L’unica zona in cui si produce è Castel di Sasso, in provincia di Caserta, tra i monti Trebulani. Un equivoco attribuisce la sua origine al Comune di Pontelatone, ma sembra che un tale lo acquistasse dall’unica produttrice a Castel di Sasso, Liliana Lombardi, e che lo vendesse spacciandolo come suo. Proprio qui, infatti, la perseveranza della famiglia Lombardi ha reso possibile rinnovare un interesse che rischiava di andare perduto, tanto da far aggiudicare la tutela del Conciato Romano dal Presidio Slow Food, primo prodotto della provincia di Caserta a farne parte.

Qual è la sua origine?

Non si hanno notizie certe, ma il Conciato Romano è tra i formaggi più antichi d’Italia. Le tecniche di affinamento e conservazione in anfora infatti, denotano origini della produzione risalenti agli albori della civiltà agropastorale. Potrebbe essere l’antico formaggio trebulano, citato negli epigrammi di Marziale, che descrive la rottura della cagliata con le mani, e che si ritrova negli scritti di Cicerone.
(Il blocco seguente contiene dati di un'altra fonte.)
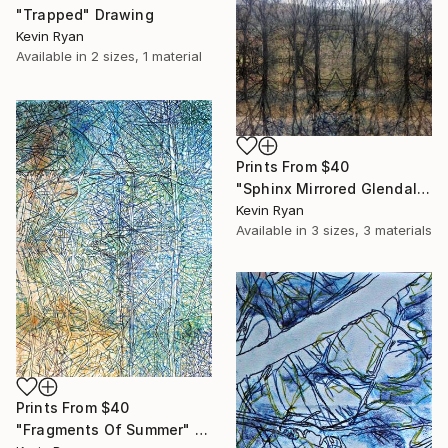
"Trapped" Drawing
Kevin Ryan
Available in
2 sizes, 1 material
Prints From
$40
"Sphinx Mirrored Glendalough - Limited Edition of 50" Photograph
Kevin Ryan
Available in
3 sizes, 3 materials
Prints From
$40
"Fragments Of Summer" Drawing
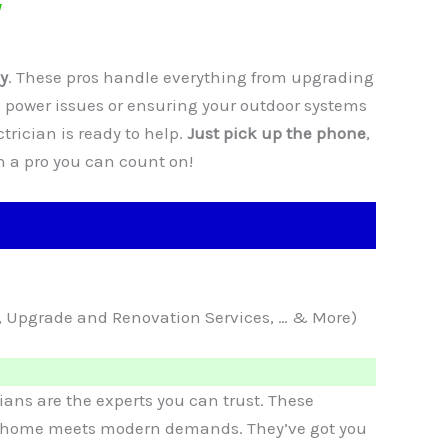
y
. These pros handle everything from upgrading
 power issues or ensuring your outdoor systems
ctrician is ready to help.
Just pick up the phone
,
th a pro you can count on!
ce, Upgrade and Renovation Services, … & More)
ians are the experts you can trust. These
our home meets modern demands. They’ve got you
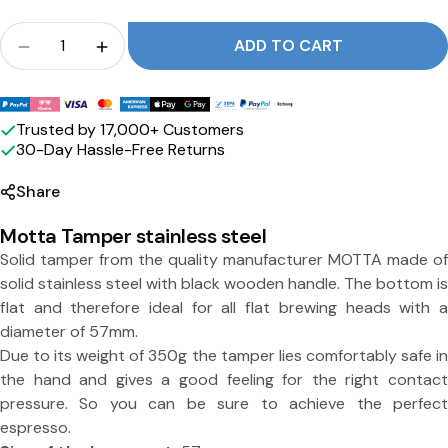
w
Crowd
ADD TO CART
i
Quantity for Tamper stainless steel with blac
Quantity for Tamper stainless steel w
t
Payment
h
methods
Trusted by 17,000+ Customers
b
30-Day Hassle-Free Returns
l
Share
a
Motta Tamper stainless steel
c
Solid tamper from the quality manufacturer MOTTA made of
k
solid stainless steel with black wooden handle. The bottom is
flat and therefore ideal for all flat brewing heads with a
w
diameter of 57mm.
o
Due to its weight of 350g the tamper lies comfortably safe in
Share this product
o
the hand and gives a good feeling for the right contact
pressure. So you can be sure to achieve the perfect
d
Copy
Split:
espresso.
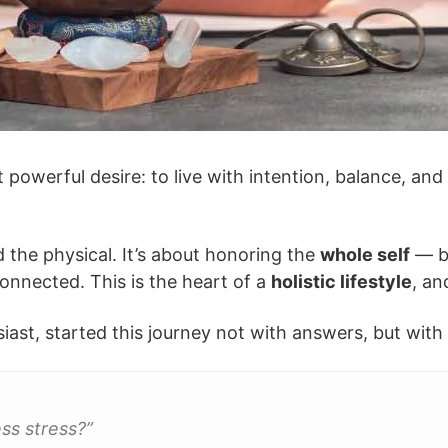
powerful desire: to live with intention, balance, an
 the physical. It’s about honoring the
whole self
— bo
onnected. This is the heart of a
holistic lifestyle
, an
usiast, started this journey not with answers, but wit
ss stress?”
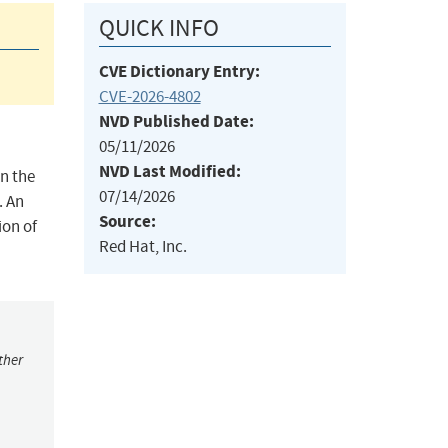
QUICK INFO
CVE Dictionary Entry:
CVE-2026-4802
NVD Published Date:
05/11/2026
NVD Last Modified:
n the
07/14/2026
. An
Source:
ion of
Red Hat, Inc.
ther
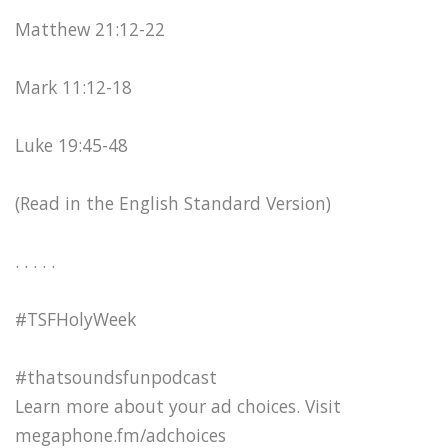
Matthew 21:12-22
Mark 11:12-18
Luke 19:45-48
(Read in the English Standard Version)
. . . . .
#TSFHolyWeek
#thatsoundsfunpodcast
Learn more about your ad choices. Visit
megaphone.fm/adchoices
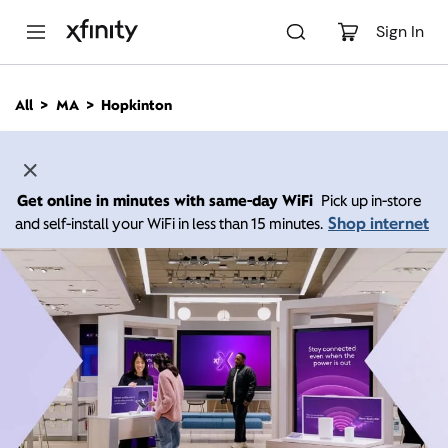
M
a
Sign In
i
n
C
All
MA
Hopkinton
o
n
t
e
n
Get online in minutes with same-day WiFi
Pick up in-store
t
Shop internet
and self-install your WiFi in less than 15 minutes.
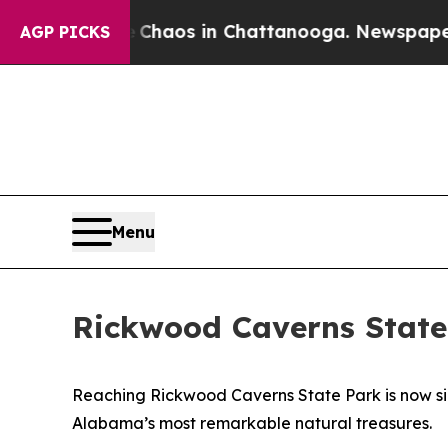
 Collapse
Chaos in Chattanooga. Newspaper Owner
AGP PICKS
Menu
Rickwood Caverns State
Reaching Rickwood Caverns State Park is now simp
Alabama’s most remarkable natural treasures.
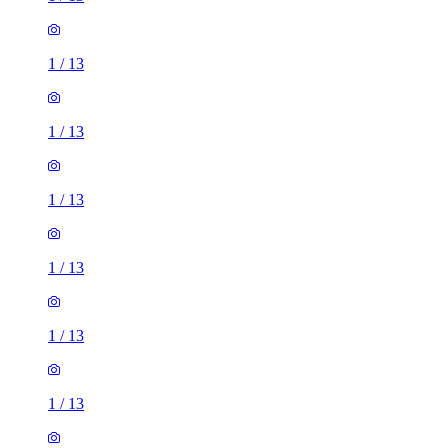
1
/
13
1
/
13
1
/
13
1
/
13
1
/
13
1
/
13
Il suo nome deriva dalla tecnica della “concia”. In passato, infatti, il formaggio era cunzato, cioè condito con aceto di vino ed olio e poi riposto nelle olle o nelle anfore. È stato poi aggiunto l’appellativo “romano” dopo ritrovamenti di giacimenti romani avvenuti tempo dopo. Viene definito, insieme al formaggio di fossa, formaggio resuscitato, perché dopo la stagionatura, che dura minimo sei mesi, in condizioni anaerobiche per subire una rifermentazione, al buio nelle anfore (o in grotte sotterranee, nel caso del formaggio di fossa), è come se tornassero alla luce.
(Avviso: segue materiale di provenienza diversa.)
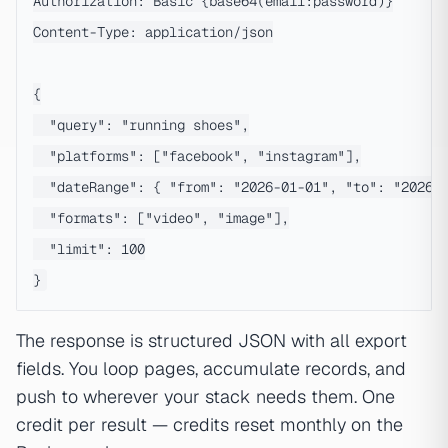
Authorization: Basic {base64(email:password)}

Content-Type: application/json

{

  "query": "running shoes",

  "platforms": ["facebook", "instagram"],

  "dateRange": { "from": "2026-01-01", "to": "2026-0
  "formats": ["video", "image"],

  "limit": 100

The response is structured JSON with all export
fields. You loop pages, accumulate records, and
push to wherever your stack needs them. One
credit per result — credits reset monthly on the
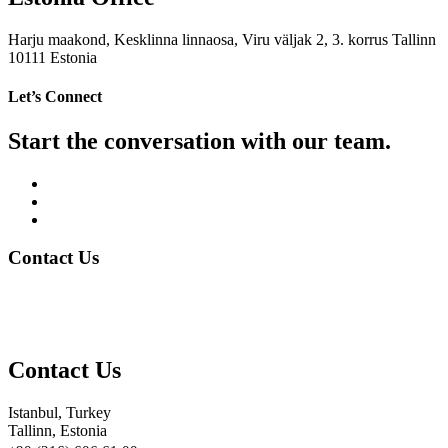
Harju maakond, Kesklinna linnaosa, Viru väljak 2, 3. korrus Tallinn
10111 Estonia
Let’s Connect
Start the conversation with our team.
Contact Us
Contact Us
Istanbul, Turkey
Tallinn, Estonia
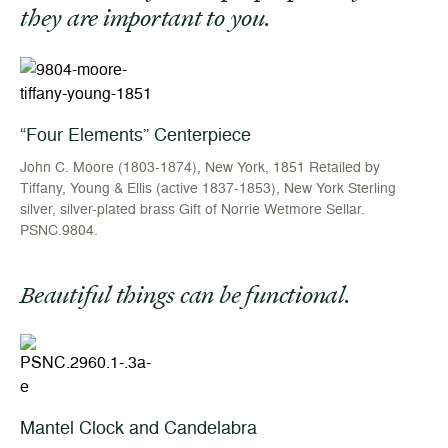
they are important to you.
“Four Elements” Centerpiece
John C. Moore (1803-1874), New York, 1851 Retailed by
Tiffany, Young & Ellis (active 1837-1853), New York Sterling
silver, silver-plated brass Gift of Norrie Wetmore Sellar.
PSNC.9804.
Beautiful things can be functional.
Mantel Clock and Candelabra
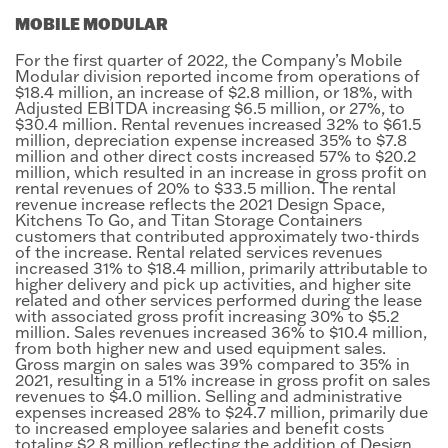
MOBILE MODULAR
For the first quarter of 2022, the Company’s Mobile
Modular division reported income from operations of
$18.4 million, an increase of $2.8 million, or 18%, with
Adjusted EBITDA increasing $6.5 million, or 27%, to
$30.4 million. Rental revenues increased 32% to $61.5
million, depreciation expense increased 35% to $7.8
million and other direct costs increased 57% to $20.2
million, which resulted in an increase in gross profit on
rental revenues of 20% to $33.5 million. The rental
revenue increase reflects the 2021 Design Space,
Kitchens To Go, and Titan Storage Containers
customers that contributed approximately two-thirds
of the increase. Rental related services revenues
increased 31% to $18.4 million, primarily attributable to
higher delivery and pick up activities, and higher site
related and other services performed during the lease
with associated gross profit increasing 30% to $5.2
million. Sales revenues increased 36% to $10.4 million,
from both higher new and used equipment sales.
Gross margin on sales was 39% compared to 35% in
2021, resulting in a 51% increase in gross profit on sales
revenues to $4.0 million. Selling and administrative
expenses increased 28% to $24.7 million, primarily due
to increased employee salaries and benefit costs
totaling $2.8 million reflecting the addition of Design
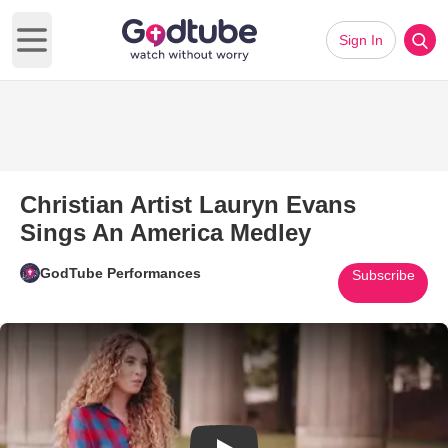
Sign In
Open main menu
Christian Artist Lauryn Evans
Sings An America Medley
GodTube Performances
Subscribe
Play Video: Christian Artist L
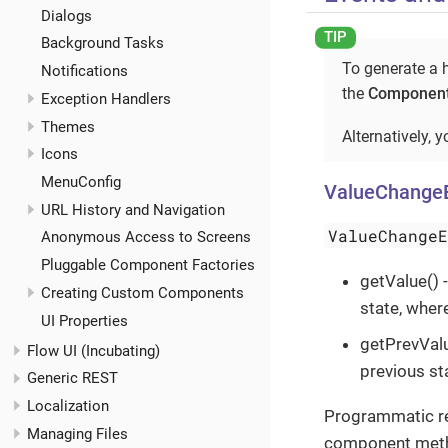
Dialogs
Background Tasks
To generate a h
Notifications
the
Component
Exception Handlers
Themes
Alternatively, 
Icons
MenuConfig
ValueChange
URL History and Navigation
ValueChange
Anonymous Access to Screens
Pluggable Component Factories
getValue()
Creating Custom Components
state, wher
UI Properties
getPrevValu
Flow UI (Incubating)
previous st
Generic REST
Localization
Programmatic reg
Managing Files
component met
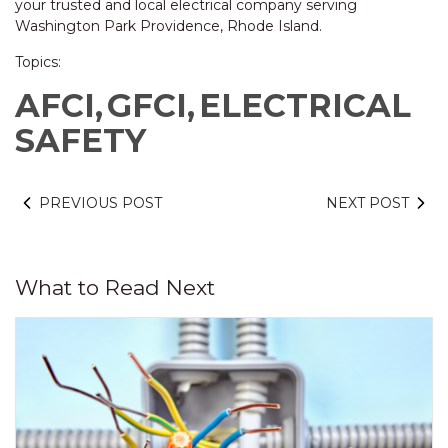
your trusted and local electrical company serving
Washington Park Providence, Rhode Island.
Topics:
AFCI,
GFCI,
ELECTRICAL
SAFETY
PREVIOUS POST
NEXT POST
What to Read Next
Come si produce il Conciato Romano?

Il periodo migliore per la produzione va da novembre fino a giugno. Si utilizza il caglio di capretto o di agnello. Si unisce al latte tiepido a bagnomaria. Dopo che si è rappreso, si rompe la cagliata e si tiene ancora in acqua tiepida per un’altra mezz’ora. Fatto ciò, la rottura viene poi disposta a colare in fuscelle di plastica (che sostituisce per obbligo igienico-sanitario il giunco). Si sala un lato e dopo dodici ore l’altro lato. Tolte dalle fuscelle, le forme di formaggio ottenute sono poi disposte nei casali di faggio ad asciugare, riparate da una rete metallica.

Una volta asciutto, il Conciato Romano è lavato con l’acqua di cottura delle pettole, una pasta tipica locale fatta in casa, e questo perché l’amido rilasciato nell’acqua è un antibatterico naturale. Di nuovo messe ad asciugare, le forme sono poi conciate con olio, aceto, peperoncino e pimpinella (erba aromatica selvatica della zona) e riposte nelle olle e sigillate per un periodo variabile tra i sei mesi e i due anni. La lavorazione, in tutte le sue fasi, è fatta esclusivamente a mano.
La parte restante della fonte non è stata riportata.